WHAT IS BEING ASKED → Would you transcribe the line that holds "serioze me elementë fiskalë sipas ligjit.", plus every line beneath it through the end of the data, exactly and with nothing added?

TASK INPUT →

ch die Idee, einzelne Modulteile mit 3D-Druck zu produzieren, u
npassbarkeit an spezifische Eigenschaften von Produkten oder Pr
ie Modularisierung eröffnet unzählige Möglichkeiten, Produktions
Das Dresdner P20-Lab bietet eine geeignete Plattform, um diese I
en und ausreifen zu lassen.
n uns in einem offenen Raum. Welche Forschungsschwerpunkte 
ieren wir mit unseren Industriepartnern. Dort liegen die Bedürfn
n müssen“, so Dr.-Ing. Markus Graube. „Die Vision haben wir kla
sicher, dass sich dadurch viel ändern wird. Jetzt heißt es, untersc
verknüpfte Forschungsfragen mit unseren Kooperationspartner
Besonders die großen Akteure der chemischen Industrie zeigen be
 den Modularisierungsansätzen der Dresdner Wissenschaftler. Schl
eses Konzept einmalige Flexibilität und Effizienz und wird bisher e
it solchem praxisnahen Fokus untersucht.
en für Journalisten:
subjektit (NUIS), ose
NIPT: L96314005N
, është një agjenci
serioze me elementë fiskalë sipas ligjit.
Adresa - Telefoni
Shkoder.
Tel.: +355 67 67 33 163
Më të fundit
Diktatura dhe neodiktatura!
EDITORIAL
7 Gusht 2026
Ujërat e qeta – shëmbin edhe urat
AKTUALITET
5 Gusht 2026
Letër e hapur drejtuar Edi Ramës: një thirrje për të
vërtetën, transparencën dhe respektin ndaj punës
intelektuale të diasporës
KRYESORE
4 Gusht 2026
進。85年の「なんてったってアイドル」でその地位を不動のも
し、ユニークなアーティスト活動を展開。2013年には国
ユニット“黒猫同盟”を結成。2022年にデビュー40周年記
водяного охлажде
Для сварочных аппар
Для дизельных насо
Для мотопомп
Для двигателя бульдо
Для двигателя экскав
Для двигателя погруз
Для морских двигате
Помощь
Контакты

WORKED SOLUTION →
serioze me elementë fiskalë sipas ligjit.
Adresa - Telefoni
Shkoder.
Tel.: +355 67 67 33 163
Më të fundit
Diktatura dhe neodiktatura!
EDITORIAL
7 Gusht 2026
Ujërat e qeta – shëmbin edhe urat
AKTUALITET
5 Gusht 2026
Letër e hapur drejtuar Edi Ramës: një thirrje për të
vërtetën, transparencën dhe respektin ndaj punës
intelektuale të diasporës
KRYESORE
4 Gusht 2026
進。85年の「なんてったってアイドル」でその地位を不動のも
し、ユニークなアーティスト活動を展開。2013年には国
ユニット“黒猫同盟”を結成。2022年にデビュー40周年記
водяного охлажде
Для сварочных аппар
Для дизельных насо
Для мотопомп
Для двигателя бульдо
Для двигателя экскав
Для двигателя погруз
Для морских двигате
Помощь
Контакты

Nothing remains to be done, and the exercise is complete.